As I found myself looking into the enormous glowing eye of Smaug, whose head looming just a few feet in front of me appeared to be about the size of a MAC truck, the furthest thing from my mind was how many polygons and pixel shaders the developers could squeeze into this demo while maintaining 70 frames per second in VSYNCH.
As the public learns to expect a certain level of performance and comfort in any given VR experience, developers often find themselves in the stressful position of figuring out which tricks, shortcuts, illusions, loopholes and trade-offs they need to utilize to meet both the expectations of the end user and the performance standards of VR best practices. In many ways, developers find themselves in shoes similar to those of an indie film maker trying to make a studio-quality picture. How can they wow the audience with a significantly limited budget? Budget, in this case, not referring to money but rather the resources of the CPU/GPU.
The Artists and Engineers at Epic Games and WETA Digital, including Alasdair Coull, Head of R&D at WETA, Daniel Smith, Software Dev at WETA, Nick Donaldson, Lead designer Epic Games and Tim Elek, Senior VFX artist at Epic Games, faced these problems head on in developing “A Thief in the Shadows”; a large scale, high fidelity VR demo experienced from the perspective of Bilbo Baggins just as he disturbs Smaug from his slumber.
The problems were multitude. Their mission was to replicate the scene from the movie as perfectly as possible, despite the fact that rendering it in VR required major changes to basic scene composition, visual tonality and perspective. They had to maintain a narrative flow with key audio and visual ques contributing to dramatic build-up while accommodating the freedom of the viewer to look wherever they pleased. They had to take all the stunning visual assets of the film and rebuild them from the ground up to run on a high-end home PC keeping loss in visual fidelity to a minimum.

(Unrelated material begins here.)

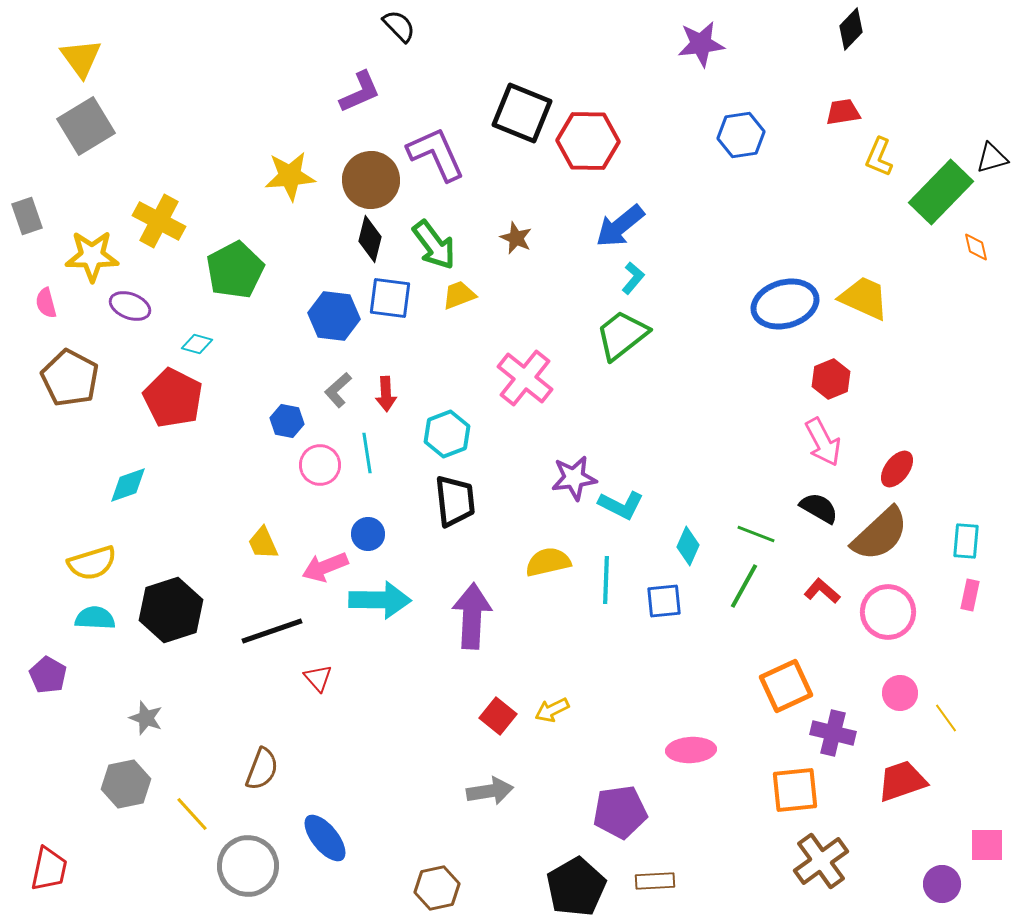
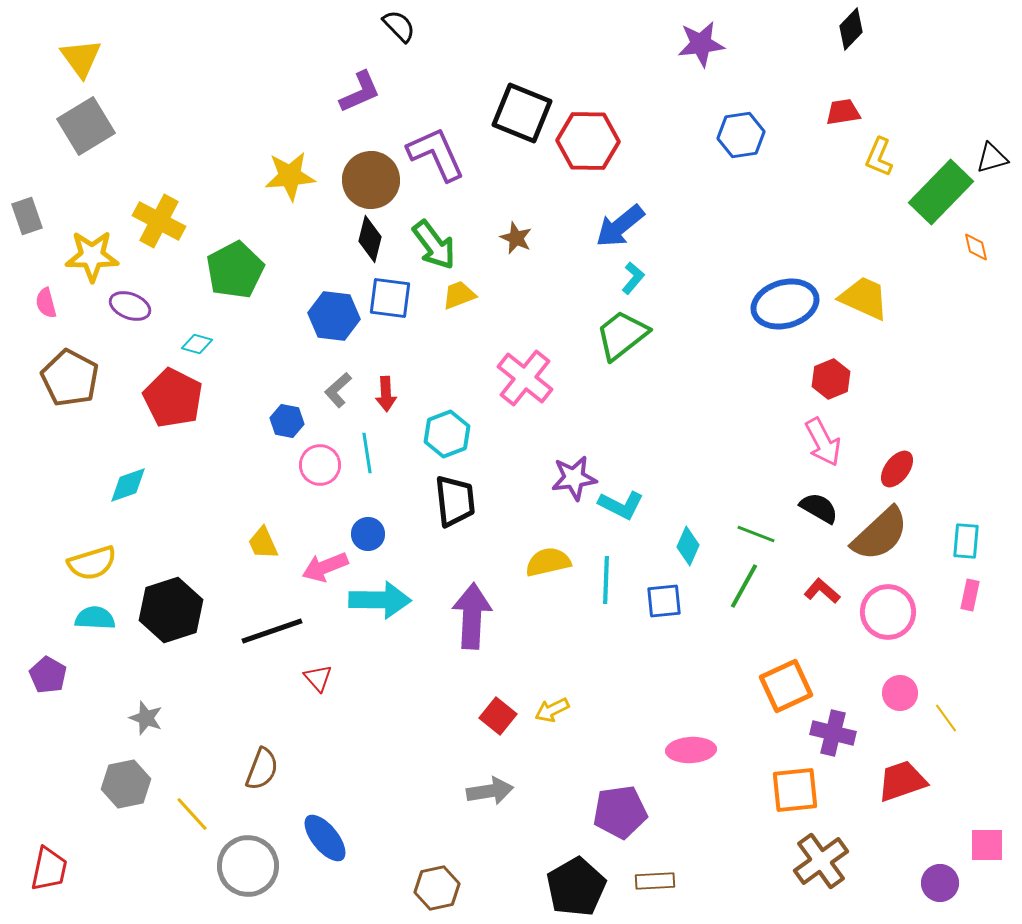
purple circle at (942, 884): moved 2 px left, 1 px up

Certain key lessons of successfully transplanting a traditional audio/visual storytelling experience into VR are being learned and re-learned by industry professionals in real time. Trial and error is the norm. At first, the devs had Bilbo conversing with Smaug, as he does in the film. They soon found that having the viewer inhabit the body of a character that moves or speaks independently of the viewer’s volition causes immediate immersion-breaking detachment. Someone else is speaking and moving, and the viewer is just along for the ride like an ethereal passenger in another character’s body. An interesting concept, but one that inhibits the participant from feeling a sense of self in the virtual world, which is important in establishing the ever-coveted feeling of bodily Presence.
Another, perhaps more obvious lesson was that traditional 2D filming techniques, including basic principles of scene and shot composition, all go out the window. Cinematic flourishes we’re all used to seeing in theaters, like sweeping establishing shots, and quick cuts from closeups to wide-shots to establish scale and surroundings, are absolutely disorienting and more critically simply don’t make sense for an experience that is fixated on the 1st person perspective. On film, a sense of scale is best communicated through a shot taken at a far distance. In VR, the opposite is true. On film, a sense of movement and dynamic action is often augmented by rapid transitions in viewing perspective. In VR, the best experience usually requires a single fixed perspective no matter what is going on in the environment.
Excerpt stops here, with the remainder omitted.